When you’re young, you don’t consider the consequences of your actions or reactions as much as you do when you learn better and get older. It’s not to say anything bad about anyone who is still in their teens and twenties. It’s just a fact of life. When I was younger, I thought that I could just block out everyone who didn’t contribute to my life the way I wanted them to or thought they should; but then I grew older and more mature. I realized that we are going to have people come into our lives who don’t mean us well but can have a positive influence on our lives. Half of them we don’t ask to have there in the first place. Not everyone respects boundaries. Not everyone looks for “the welcome sign”. If they are “snakes in the grass”, we don’t have to accept the negativity that they bring, but on the positive side, we can learn from it. When we have the opportunity to go through something it helps us be more aware and knowledgeable in the future. Every lesson learned is a closer step to maturity and self-worth.
Stop The Cycle
I have had some people to really, and I mean REALLY try my patience. I’ve been spoken to in manners that aren’t polite, respectable, or Christ-like. Again, before I learned better, it used to upset me as it would naturally any woman or young lady but as I grew older I began to realize that the ugly words that were spoken to me by certain people hurt them more than they hurt me. They made the mistake of forming and spewing those words from their mouths and because what goes around comes around, they were going to reap all of them back. When I learned that I didn’t have to respond or react, I learned that by me refusing to degrade myself by doing so, I stopped the cycle of “karma” or “reap what you sow” with them. It stopped at them meaning they had to reap it back and that was the end of that and I could keep moving on in my life. Sometimes it takes a bigger person to walk away and not give people the reaction that they are seeking from you but in the end, it really does make you a better person. You actually win over them and sometimes they don’t even know it because they may be so wrapped up in getting a response out of a person when they push their buttons. Don’t give them the satisfaction.

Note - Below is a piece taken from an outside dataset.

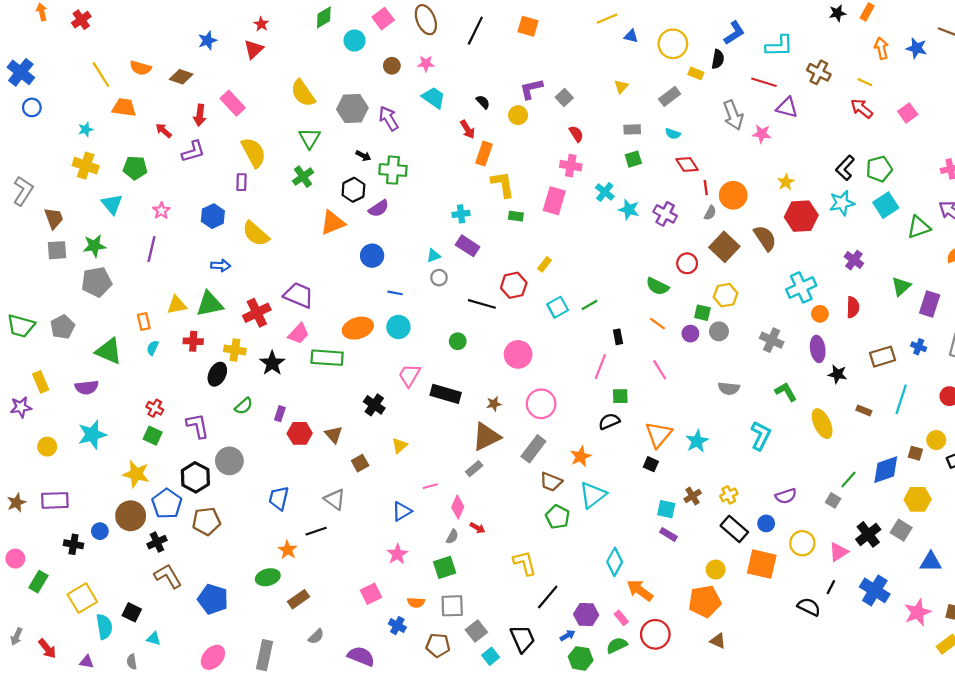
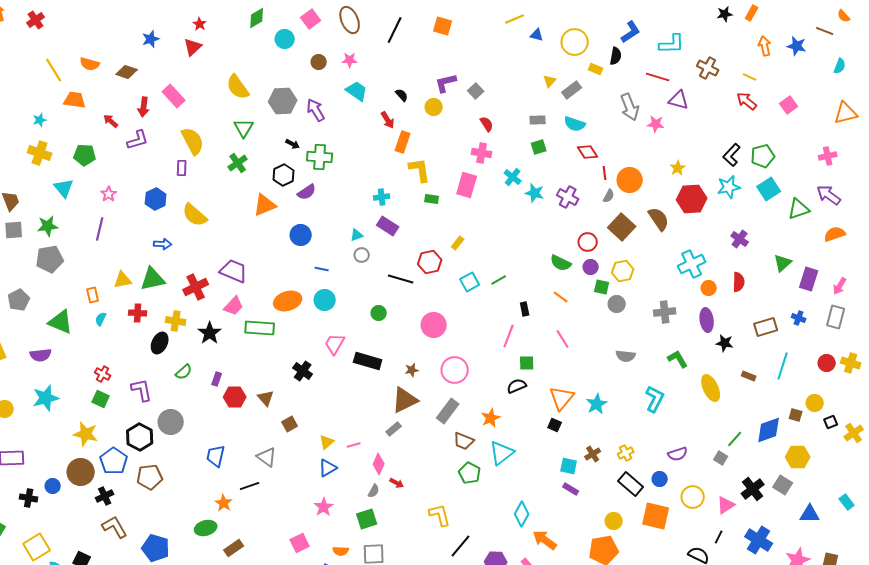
yellow triangle: (621, 87) -> (550, 81), moved
cyan semicircle: (673, 134) -> (575, 124), size x1.5
purple circle: (690, 334) -> (591, 267), moved
gray cross: (772, 340) -> (665, 312), turned -30
yellow triangle: (400, 446) -> (327, 442), moved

We Can’t Control Them But We Can Control Ourselves
Sometimes a woman/young lady/girl has to just remain classy when someone says something degrading to her. There are some people out there who get a kick out of pushing buttons. There are some people who will make you so upset and the only time they feel better is when they transfer that anger and negative energy to you. There are some people out there who don’t care about karma, who don’t care about how they hurt or disrespect you no matter what you say or how well you prove it. Some don’t even care if others see them do it. So in my opinion, in the end, it is just not worth it letting them pull you out of character when that’s just going to offset your headspace and decrease your value. You don’t always have to stoop to someone’s level to get through to them. Sometimes, (in the words of lil boosie) you have to “walk away; save yourself a case“. They may not admit it to you right then or ever, but sooner or later they will realize they were wrong when their conscience eats them up as they are being treated the way they treated you.
It’s just more attractive to remain classy; remain the lady that you are. A strong mindset is sexy. It’s mature. It’s productive and a blessing. The devil himself attacks the mind first then once he weakens that, he knows he can get a person to do pretty much whatever he wants them to do. Well, the people he works through use the same technique. Brush it off, keep your head up, and keep going.
Everyday I seriously learn something new. Life is full of lessons. I’m trying to stay woke so that I don’t miss any of them. Everyday presents a new opportunity to grow even when we are growing through the worst experiences in our lives. If we make the right decisions, we will come out on top everytime.